Shea Tanis is the Director for Policy and Advocacy at the Coleman Institute for Cognitive Disabilities at the University of Colorado. She is nationally recognized for her expertise in applied cognitive technology supports, cognitive accessibility and advancing the rights of people with cognitive disabilities to technology and information access.

Rich Donovan is CEO of the Return on Disability Group and is a globally recognized subject matter expert on the convergence of disability and corporate profitability. He has spent more than ten years focused on defining and unlocking the economic value of the disability market. In 2006 Rich founded Lime, the leading third-party recruiter in the disability space, where he worked with Google, PepsiCo, Bank of America/Merrill Lynch, IBM, TD Bank and others to help them attract and retain top talent from within the disability market.

Moderator

Dr. Vera Roberts, Inclusive Design Research Centre

Module 6: Workshop 

In this module, participants had the opportunity to gather insights from previous modules and apply them to thinking critically about nugget.ai’s operations as a skills measurement technology company. As such, this module served as a real-world case study through which participants analyzed and reflected on the business decisions of nugget.ai.

Guest Speakers

Marian Pitel and Melissa Pike, members of nugget.ai’s science team, guided the presentation and activity, taking turns explaining key stages in nugget.ai’s operations and highlighting decisions and considerations that the nugget.ai team have had to make at these stages.


At each stage, Marian and Melissa worked with the whole group in identifying the advantages of nugget.ai’s approach and any areas of opportunities.

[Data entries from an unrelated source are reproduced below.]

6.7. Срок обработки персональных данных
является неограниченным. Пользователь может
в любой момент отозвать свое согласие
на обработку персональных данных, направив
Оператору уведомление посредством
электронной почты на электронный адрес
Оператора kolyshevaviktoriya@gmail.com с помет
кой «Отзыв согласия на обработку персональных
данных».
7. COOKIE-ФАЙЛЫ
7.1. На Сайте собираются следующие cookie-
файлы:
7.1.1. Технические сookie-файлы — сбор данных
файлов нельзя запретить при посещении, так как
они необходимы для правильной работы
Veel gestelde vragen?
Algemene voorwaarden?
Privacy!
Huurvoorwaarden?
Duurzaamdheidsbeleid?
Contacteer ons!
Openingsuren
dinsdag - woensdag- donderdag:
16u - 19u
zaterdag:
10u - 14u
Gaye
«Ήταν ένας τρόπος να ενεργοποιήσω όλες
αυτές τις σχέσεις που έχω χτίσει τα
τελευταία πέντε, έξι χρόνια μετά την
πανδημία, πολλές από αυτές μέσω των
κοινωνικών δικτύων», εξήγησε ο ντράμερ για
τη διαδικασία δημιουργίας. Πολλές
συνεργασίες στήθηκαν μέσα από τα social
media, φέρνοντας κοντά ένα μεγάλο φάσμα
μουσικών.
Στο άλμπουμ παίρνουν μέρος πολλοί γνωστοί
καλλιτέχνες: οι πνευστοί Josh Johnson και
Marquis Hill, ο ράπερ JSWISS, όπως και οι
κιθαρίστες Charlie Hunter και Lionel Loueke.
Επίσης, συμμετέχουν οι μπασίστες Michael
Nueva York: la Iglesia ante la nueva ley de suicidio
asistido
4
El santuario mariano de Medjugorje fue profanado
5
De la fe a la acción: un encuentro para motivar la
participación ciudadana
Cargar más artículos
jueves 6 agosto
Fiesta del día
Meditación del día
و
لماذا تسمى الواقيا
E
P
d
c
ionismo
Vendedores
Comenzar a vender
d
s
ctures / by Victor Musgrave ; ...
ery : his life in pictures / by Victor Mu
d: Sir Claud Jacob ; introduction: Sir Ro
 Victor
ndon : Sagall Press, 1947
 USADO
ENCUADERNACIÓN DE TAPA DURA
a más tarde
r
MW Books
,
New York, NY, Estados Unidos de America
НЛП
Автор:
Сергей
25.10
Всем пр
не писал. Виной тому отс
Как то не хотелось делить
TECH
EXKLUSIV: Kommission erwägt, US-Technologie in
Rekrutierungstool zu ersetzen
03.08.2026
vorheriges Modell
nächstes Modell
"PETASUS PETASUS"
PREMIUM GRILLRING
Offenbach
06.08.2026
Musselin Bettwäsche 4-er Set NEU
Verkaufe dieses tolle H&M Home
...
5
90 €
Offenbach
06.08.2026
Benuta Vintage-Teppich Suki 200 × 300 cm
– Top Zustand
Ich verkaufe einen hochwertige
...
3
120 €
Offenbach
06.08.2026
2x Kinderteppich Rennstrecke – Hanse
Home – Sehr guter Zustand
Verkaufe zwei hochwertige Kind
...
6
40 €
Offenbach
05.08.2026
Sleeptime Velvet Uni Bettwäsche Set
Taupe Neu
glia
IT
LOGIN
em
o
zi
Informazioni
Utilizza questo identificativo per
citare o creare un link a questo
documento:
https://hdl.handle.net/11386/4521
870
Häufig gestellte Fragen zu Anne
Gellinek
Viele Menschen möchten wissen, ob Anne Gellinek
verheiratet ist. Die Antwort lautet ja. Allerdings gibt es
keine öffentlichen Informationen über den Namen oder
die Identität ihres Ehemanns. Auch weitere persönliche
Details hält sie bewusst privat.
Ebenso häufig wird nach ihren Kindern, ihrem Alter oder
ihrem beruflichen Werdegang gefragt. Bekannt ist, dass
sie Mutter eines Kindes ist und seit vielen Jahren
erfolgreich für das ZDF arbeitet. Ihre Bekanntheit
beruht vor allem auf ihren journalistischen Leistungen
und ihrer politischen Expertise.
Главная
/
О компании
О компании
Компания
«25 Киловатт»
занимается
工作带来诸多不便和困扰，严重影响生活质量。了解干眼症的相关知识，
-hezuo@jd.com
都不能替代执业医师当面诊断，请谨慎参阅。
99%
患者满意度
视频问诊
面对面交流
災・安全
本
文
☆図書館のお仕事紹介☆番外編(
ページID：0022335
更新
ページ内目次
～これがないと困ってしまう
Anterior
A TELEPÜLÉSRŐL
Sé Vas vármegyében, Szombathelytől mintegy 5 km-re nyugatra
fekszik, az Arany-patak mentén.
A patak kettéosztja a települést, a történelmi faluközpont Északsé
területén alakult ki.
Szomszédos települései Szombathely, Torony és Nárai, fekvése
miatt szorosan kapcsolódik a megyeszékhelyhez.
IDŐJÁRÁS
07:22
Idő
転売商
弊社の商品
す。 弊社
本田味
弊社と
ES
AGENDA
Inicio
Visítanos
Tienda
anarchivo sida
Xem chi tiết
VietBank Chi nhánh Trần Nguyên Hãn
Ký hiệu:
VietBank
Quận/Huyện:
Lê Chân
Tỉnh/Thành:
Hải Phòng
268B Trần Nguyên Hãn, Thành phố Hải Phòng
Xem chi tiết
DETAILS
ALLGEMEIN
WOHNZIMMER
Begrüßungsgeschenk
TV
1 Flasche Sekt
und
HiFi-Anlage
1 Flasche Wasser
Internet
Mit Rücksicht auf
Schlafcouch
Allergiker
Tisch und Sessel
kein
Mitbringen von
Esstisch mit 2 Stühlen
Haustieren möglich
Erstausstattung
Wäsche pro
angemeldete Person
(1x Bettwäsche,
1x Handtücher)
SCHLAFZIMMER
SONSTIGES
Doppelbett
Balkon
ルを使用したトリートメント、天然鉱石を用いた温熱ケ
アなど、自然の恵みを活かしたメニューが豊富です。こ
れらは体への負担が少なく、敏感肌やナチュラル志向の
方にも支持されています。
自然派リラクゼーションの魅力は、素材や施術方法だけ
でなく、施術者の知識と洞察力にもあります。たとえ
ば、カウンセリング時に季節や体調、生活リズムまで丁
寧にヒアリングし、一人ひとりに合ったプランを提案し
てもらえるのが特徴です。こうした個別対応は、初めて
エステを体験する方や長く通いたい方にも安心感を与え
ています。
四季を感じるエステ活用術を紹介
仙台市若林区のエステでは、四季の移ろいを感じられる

The participants were encouraged to reflect on nugget.ai’s business decisions, leaning on lessons that have emerged from the study group’s previous modules.

Activity

We discussed ideal candidates based on David Dame’s YouTube video, which focuses on the following questions:

  • How can an organization leverage the competitive advantage of using a candidate’s differences to their success?
  • How can organizations begin to think differently about what it means to be “ideal” for the job?